Per quello che riguarda lo stato di sonno profondo, Śaṃkara dichiara:
Il sonno profondo consiste nell'essere incosciente di quella realtà che è caratteristica comune dei due stati in cui vi sono (alternatamente) la presenza e l'assenza dei (rispettivi) oggetti percepibili. Perciò l’avverbio di luogo nella frase: “... dove il dormiente non desidera fruire di alcunché né vede alcun sogno”[5] è usato per precisare che si tratta del sonno profondo. Perché suṣupti, che appare come incoscienza di quelle realtà, è ugualmente presente in tutti e tre gli stati. [...] Esso è detto indifferenziato perché tutte le molteplici dualità, che appaiono diversificate nelle altre due avasthā e che sono soltanto modificazioni mentali (mānasa vṛtti), qui sono indifferenziate pur senza confondersi tra loro, esattamente come il mondo fenomenico diurno diventa indifferenziato quando è coperto dalle tenebre notturne. In questo modo le esperienze coscienti che si hanno nel mondo della veglia e del sogno, che sono solamente mutevoli modificazioni mentali, qui rimangono immutabili. Questo stato è detto coscienza omogenea (prajñāghana) in quanto è caratterizzato dall’assenza di differenziazione. (MUŚBh 5)

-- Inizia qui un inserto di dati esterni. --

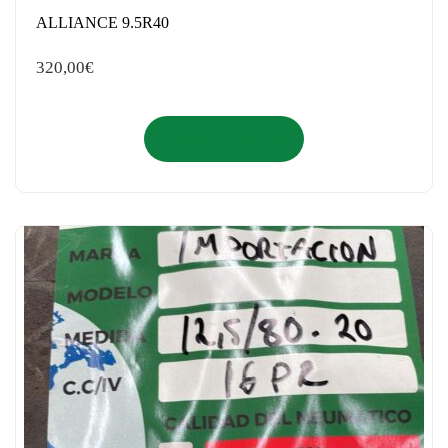
ALLIANCE 9.5R40
320,00
€
Añadir al carrito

Dalle parole di Śaṃkara si trae con chiarezza che anche la distinzione dei tre stati è un prodotto della mente individuale (antahkāraṇa). Incapace di concepire la Coscienza indifferenziata, la mente proietta su di essa l’immaginario stato di sonno profondo per poter in qualche modo rappresentarsi ciò che è al di fuori della sua portata d’indagine, ma di cui oscuramente intuisce l’esistenza. Infatti, anche se nessuno sa descriverlo, tutti al risveglio sanno intuitivamente di essere stati in sonno profondo. Se il sonno profondo fosse pura inesistenza, quell’intuizione non potrebbe esisterere affatto. Perciò suṣupti è una sovrapposizione mentale che nasconde Turīya, la vera natura del Brahman-Ātman. Ovvero, quando suṣupti non è più uno stato immaginato dalla mente individuale, ma è realizzato intuitivamente, essa è lo stesso Turīya. A questo punto si comprende perché esso sia “ugualmente presente in tutti e tre gli stati”.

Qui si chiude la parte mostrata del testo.